PHOTO SLIDESHOW: Scarborough’s pleasure steamers

These nostalgic pictures of Scarborough’s pleasure boats are from the collection of local history and postcard enthusiast Charles Braithwaite.

Charles said: “To most people who visit our seafront, our two pleasure boats, Coronia and Regal Lady, are a familiar sight throughout the year.

Passenger steamer Scarborough at the lighthouse pier. Picture courtesy Charles Braithwaite collection.

Passenger steamer Scarborough at the lighthouse pier. Picture courtesy Charles Braithwaite collection.

“Of Scarborough’s many highly-rated tourist attractions since late Victorian times, my research leads me to believe that the succession of pleasure boats during that period has perhaps been the least publicised.

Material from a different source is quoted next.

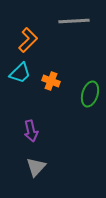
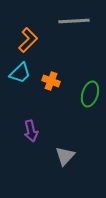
gray triangle: moved 29 px right, 11 px up
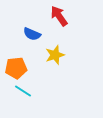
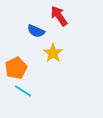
blue semicircle: moved 4 px right, 3 px up
yellow star: moved 2 px left, 2 px up; rotated 18 degrees counterclockwise
orange pentagon: rotated 20 degrees counterclockwise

“The first such boat was registered in Scarborough in 1852. This was a paddle-steamer named the Transit, formerly a tug, but which proved commercially successful as an excursion vessel.

“A succession of paddle-tugs followed before the appearance of the Cambria in 1899. Unfortunately this boat ran aground in 1912, and although she was rescued without any serious mishap to passengers she was then sold.

“About the same time, we had the larger boat, the Scarborough, another paddle-steamer built in 1866, which provided trips to Whitby and Bridlington until the outbreak of the First World War.

“The years between the wars saw the last of the paddle-steamers, the Bilsdale built in Middlesbrough. This vessel operated from the harbour for 11 seasons and its service was terminated in 1934 when the Royal Lady, built in 1933, was commissioned.

“She remained in service until 1937 and, requisitioned by the Admiralty, later became a World War Two casualty. The New Royal Lady arrived in 1938.

“One of the postcards depicts the unusual sight of three pleasure boats moored in line below the lighthouse during the early 1930s. These are the twin-screw White Lady, the Bilsdale, and the Yorkshireman (a Bridlington vessel). Another card shows the White Lady II.

“Built and commissioned during the mid-1930s were the New Royal Lady and the Coronia, reputed to be the fastest passenger vessel on the North East coast.

“I understand it was built with two funnels, one being removed early in service but later replaced by a dummy funnel owing to competition from the New Royal Lady.

“Although the postcard shows an inset of a Capt FA Day, I understand that the late, well-respected Capt Syd Smith was actually in charge during the first year of operation.

“During the 1950s there appeared the Regal Lady, the Yorkshire Lady, and the Regency Belle. The latter left in 1955 leaving the other two vessels and the Coronia in service.

“The Coronia left in the late 1960s and the Yorkshire Lady was renamed as the Coronia.

All these boats served quite long spells in warmer climates.”